Tout celui qui a un regard sur les productions scientifiques des Africains d’ici ou d’ailleurs se résoudra à l’idée qu’ils jettent rarement leur dévolu sur les sociétés qui ne sont pas africaines. Ancien étudiant de l’Université de Dakar, je n’ai rencontré dans cette école historique aucun spécialiste d’une société européenne, américaine par exemple. Mes professeurs étaient presque tous des spécialistes de l’Afrique : Afrique précoloniale, coloniale, contemporaine et moderne.
Qu'on m'entende bien : Le fait qu'il n'y ait pas des spécialistes des autres continents ne veut nullemnt dire que l'on ne nous enseigne pas l'histoire des autres continents. Bien au contraire, l'enseignement est de qualité et embrasse tous les domaines. Je veux exactement dire que les recherches et les productions scientifiques des africains touchent rarement les sociétés occidentales.
L’historien sénégalais Ibrahima Thioub dans ses deux articles que voici : L’école historique de Dakar et la production d’une écriture académique de l’histoire et Publications scientifiques de 1992-2002 arrive à la même conclusion.
Cela s’explique, entre autres, par deux raisons principales :
1) Les sociétés africaines étant sous étudiées, les historiens, les sociologues, les anthropologues, les ethnologues, les littéraires et les linguistes africains voient par-là des opportunités pour mettre en valeur leurs propres cultures.
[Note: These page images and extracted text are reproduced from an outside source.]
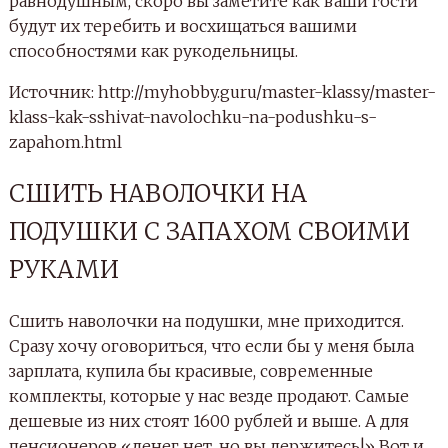
равнодушным, скоро вы заметите как ваши гости
будут их теребить и восхищаться вашими
способностями как рукодельницы.
Источник: http://myhobby.guru/master-klassy/master-
klass-kak-sshivat-navolochku-na-podushku-s-
zapahom.html
СШИТЬ НАВОЛОЧКИ НА
ПОДУШКИ С ЗАПАХОМ СВОИМИ
РУКАМИ
Сшить наволочки на подушки, мне приходится.
Сразу хочу оговориться, что если бы у меня была
зарплата, купила бы красивые, современные
комплекты, которые у нас везде продают. Самые
дешевые из них стоят 1600 рублей и выше. А для
пенсионеров «денег нет, но вы держитесь!» Вот и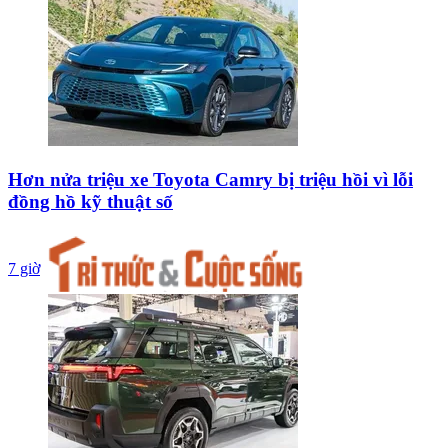
Hơn nửa triệu xe Toyota Camry bị triệu hồi vì lỗi
đồng hồ kỹ thuật số
7 giờ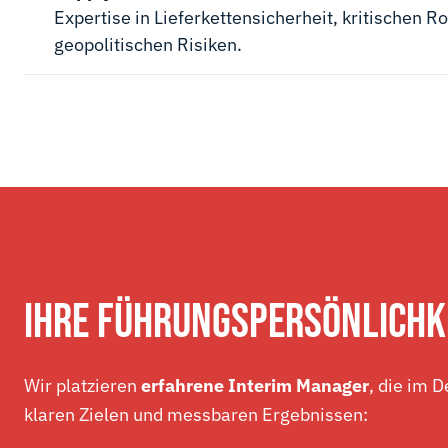
Expertise in Lieferkettensicherheit, kritischen R
geopolitischen Risiken.
IHRE FÜHRUNGSPERSÖNLICHK
Wir platzieren
erfahrene Interim Manager
, die im 
klaren Zielen und messbaren Ergebnissen: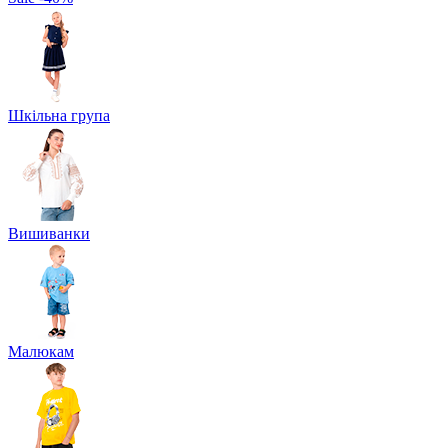
Шкільна група
Вишиванки
Малюкам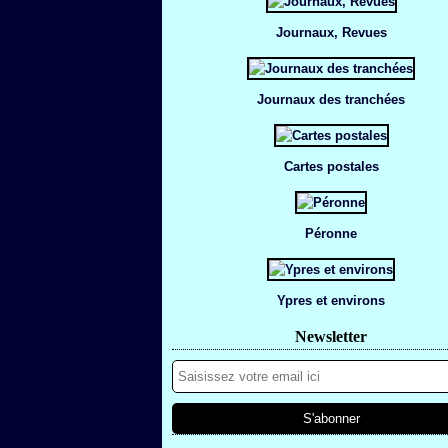
Journaux, Revues
Journaux des tranchées
Cartes postales
Péronne
Ypres et environs
Newsletter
Inconsciemment ou non, c’est l’un des facteurs qui les incitent à travailler sur les domaines africains. Ils voulaient et veulent par ce procédé montrer à l’Occident, qui leur a, à un moment, retiré le droit à l’histoire, que les sociétés africaines ont bel et bien un passé que personne d’autres ne peut revaloriser autres que les africains eux-mêmes. Lanssiné Kaba avait même dit à juste titre que : « Ceux qui ignorent leur histoire se connaissent mal et sont en proie à l’acculturation ». C’est donc pour combattre cette ignorance, cette acculturation que les africains, où qu’ils puissent poursuivre leurs recherches, s’intéressent à leurs sociétés. C'est donc un combat pour la survie de leurs cultures. Cela a certes des avantages, mais aussi des inconvénients. C’est un autre débat sur lequel on peut revenir en temps voulu.
2) Le deuxième point qui empêche les africains de travailler sur des sociétés européennes et américaines par exemple, c’est qu’ils n’ont pas la facilité de circuler pour mener à bien leurs recherches. La mobilité académique n'est pas la même selon qu'on vient de l'Occident ou l'Afrique. Imagine un instant un étudiant de l’Université Cheikh Anta Diop qui décide de travailler sur la société basque par exemple. Il doit en principe venir ici faire son terrain. Et à ce titre, il doit demander un visa, ce qui n’est pas chose facile, surtout avec l'heure de Sarkozy. Alors qu’un étudiant de la Sorbonne travaillera facilement par exemple sur le dogon du Mali, car il sait d’avance qu’il peut se rendre au Mali quand il le souhaite sans coup férir. Prenons le cas de Sylvain qui a fait des recherches sur le Mali et qui y va quand il le souhaite. C'est dire que les difficultés liées à la circulation des personnes du sud vers le nord sont telles que personne ne veut perdre son temps à vouloir travailler sur les sociétés occidentales.
Pour récapituler, je note, à mon humble sens, que ce sont, entre autres, ces deux points saillants qui font que les africains travaillent dans la majorité des cas sur leurs propres sociétés, quand bien même nous connaissons des littéraires africains qui travaillent sur des auteurs comme Ronsard ou les juristes du même continent qui travaillent par exemple sur le droit fiscal français, la matière à traiter n’étant pas pareille. Le fait que les africains ne travaillent donc pas sur les sociétés autres qu’africaines ne signifie nullement que les occidentaux maîtrisent mieux que nous les outils scientifiques. Cela s’explique par la volonté des humanistes africains à soustraire leurs sociétés aux ténèbres de l’oubli et à éviter les difficultés inhérentes à la circulation vers les pays développés. N’eussent été ces deux défis à relever, les africains rivaliseraient d’ardeur sur tous les terrains aux occidentaux. Voilà grosso modo ce qui explique pourquoi nous travaillons tous sur nos sociétés. Je tiens à dire que certains africains s'intéressent timidement depuis un certain temps aux sociétés autres qu'africaines. On peut prolonger le débat. Merci de cette pertinente question.